Items from a dataset
□ □ □
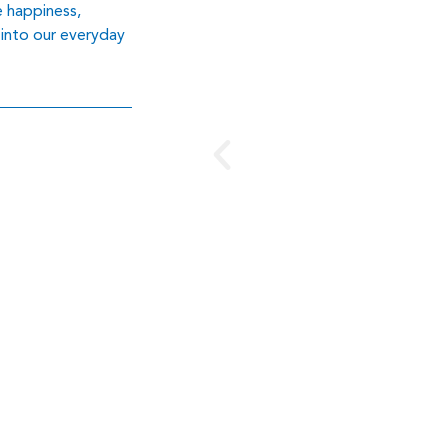
e happiness,
 into our everyday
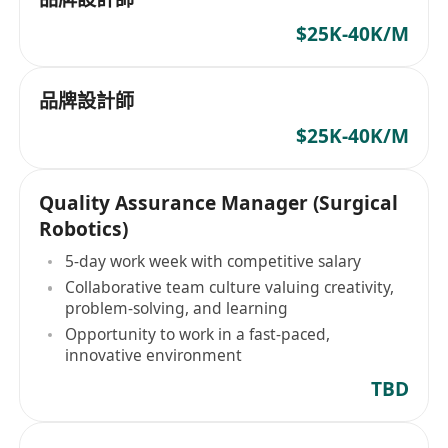
$25K-40K/M
品牌設計師
$25K-40K/M
Quality Assurance Manager (Surgical
Robotics)
5-day work week with competitive salary
Collaborative team culture valuing creativity,
problem-solving, and learning
Opportunity to work in a fast-paced,
innovative environment
TBD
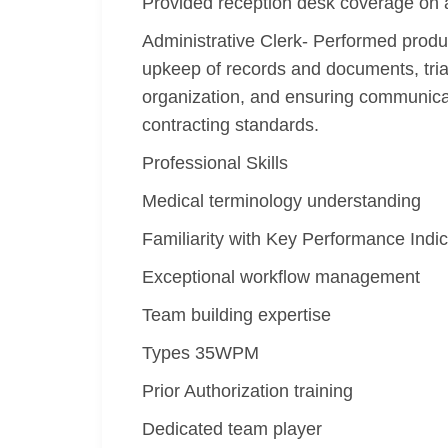
Provided reception desk coverage on 
Administrative Clerk- Performed produ
upkeep of records and documents, tria
organization, and ensuring communica
contracting standards.
Professional Skills
Medical terminology understanding
Familiarity with Key Performance Indic
Exceptional workflow management
Team building expertise
Types 35WPM
Prior Authorization training
Dedicated team player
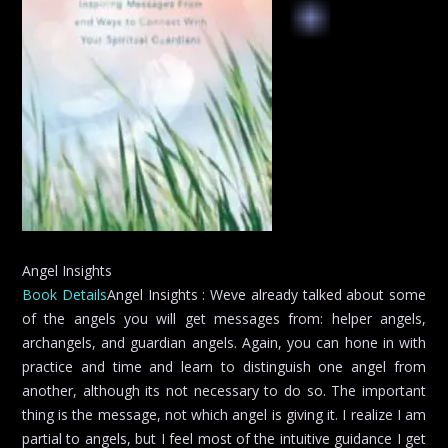
Angel Insights
Book Details
Angel Insights : Weve already talked about some
of the angels you will get messages from: helper angels,
archangels, and guardian angels. Again, you can hone in with
practice and time and learn to distinguish one angel from
another, although its not necessary to do so. The important
thing is the message, not which angel is giving it. I realize I am
partial to angels, but I feel most of the intuitive guidance I get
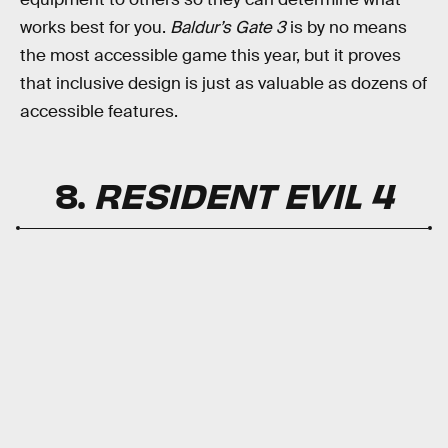
works best for you.
Baldur’s Gate 3
is by no means
the most accessible game this year, but it proves
that inclusive design is just as valuable as dozens of
accessible features.
8.
RESIDENT EVIL 4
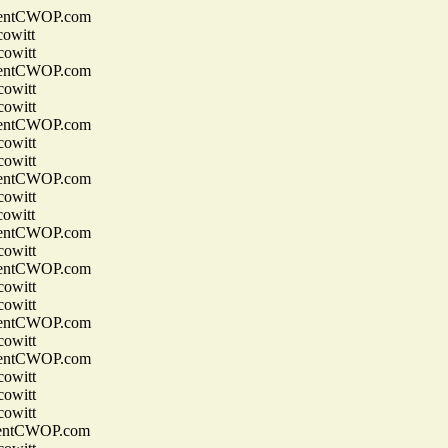
entCWOP.com
owitt
owitt
entCWOP.com
owitt
owitt
entCWOP.com
owitt
owitt
entCWOP.com
owitt
owitt
entCWOP.com
owitt
entCWOP.com
owitt
owitt
entCWOP.com
owitt
entCWOP.com
owitt
owitt
owitt
entCWOP.com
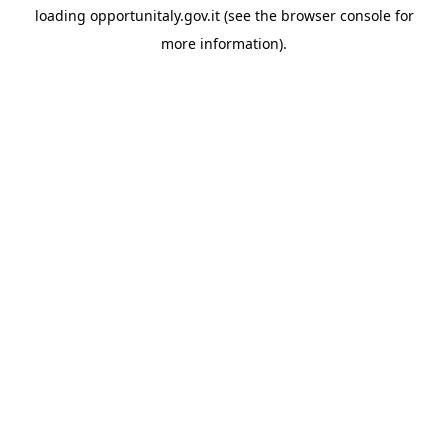
loading
opportunitaly.gov.it
(see the
browser console
for
more information).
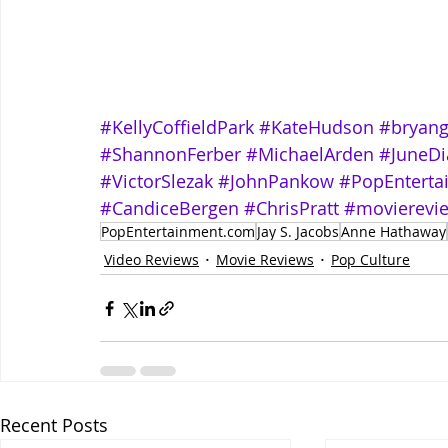
#KellyCoffieldPark
#KateHudson
#bryang
#ShannonFerber
#MichaelArden
#JuneDi
#VictorSlezak
#JohnPankow
#PopEntert
#CandiceBergen
#ChrisPratt
#movierevi
PopEntertainment.com
Jay S. Jacobs
Anne Hathaway
Video Reviews
Movie Reviews
Pop Culture
Recent Posts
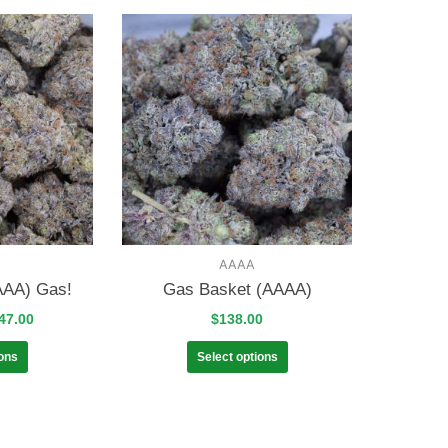
AAAA
AAA) Gas!
Gas Basket (AAAA)
47.00
$
138.00
ions
Select options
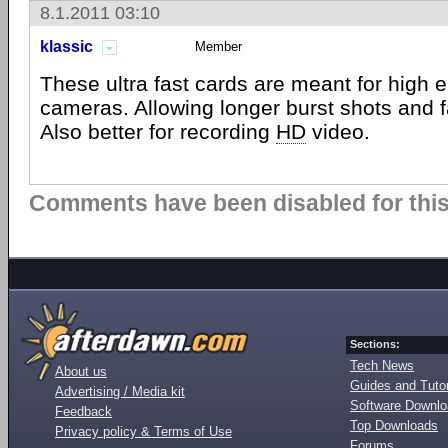
8.1.2011 03:10
klassic
Member
These ultra fast cards are meant for high
cameras. Allowing longer burst shots and f
Also better for recording
HD
video.
Comments have been disabled for this 
Sections:
Tech News
About us
Guides and Tutor
Advertising / Media kit
Software Downl
Feedback
Top Downloads
Privacy policy & Terms of Use
Forums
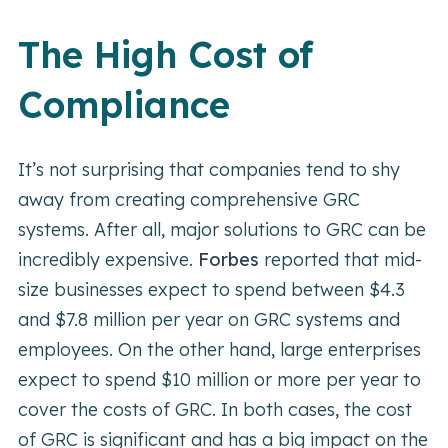
The High Cost of
Compliance
It’s not surprising that companies tend to shy
away from creating comprehensive GRC
systems. After all, major solutions to GRC can be
incredibly expensive.
Forbes
reported that mid-
size businesses expect to spend between $4.3
and $7.8 million per year on GRC systems and
employees. On the other hand, large enterprises
expect to spend $10 million or more per year to
cover the costs of GRC. In both cases, the cost
of GRC is significant and has a big impact on the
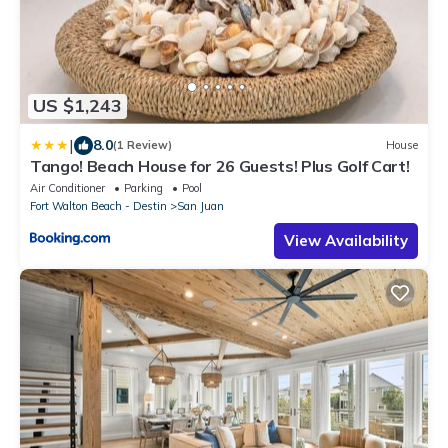
US $1,243
|
8.0
(1 Review)
House
Tango! Beach House for 26 Guests! Plus Golf Cart!
Air Conditioner
Parking
Pool
Fort Walton Beach - Destin
San Juan
View Availability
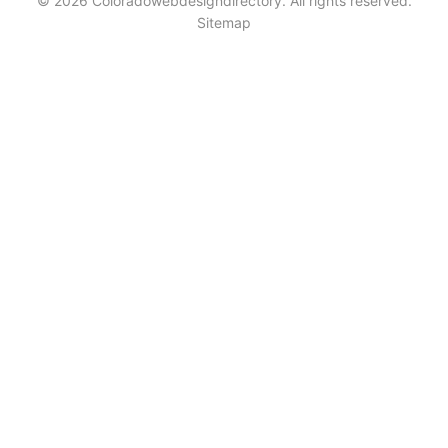
© 2026 Coloradowebdesigndirectory. All rights reserved.
Sitemap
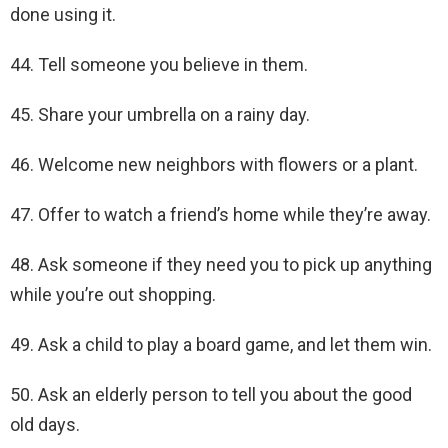
done using it.
44. Tell someone you believe in them.
45. Share your umbrella on a rainy day.
46. Welcome new neighbors with flowers or a plant.
47. Offer to watch a friend’s home while they’re away.
48. Ask someone if they need you to pick up anything
while you’re out shopping.
49. Ask a child to play a board game, and let them win.
50. Ask an elderly person to tell you about the good
old days.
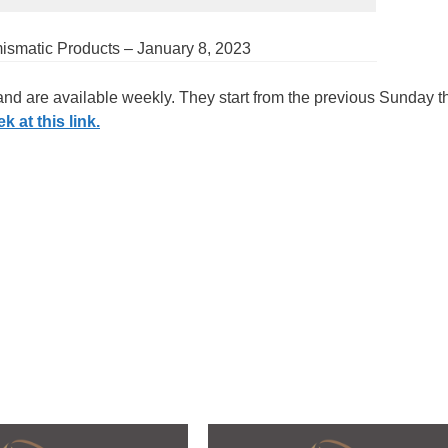
mismatic Products – January 8, 2023
 and are available weekly. They start from the previous Sunday 
 at this link.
□ □ □
*WORK ORDER*
Please find how many lines of the entries above include the string "Insights", giving the number and nothing else.

*ANSWER SPACE*
2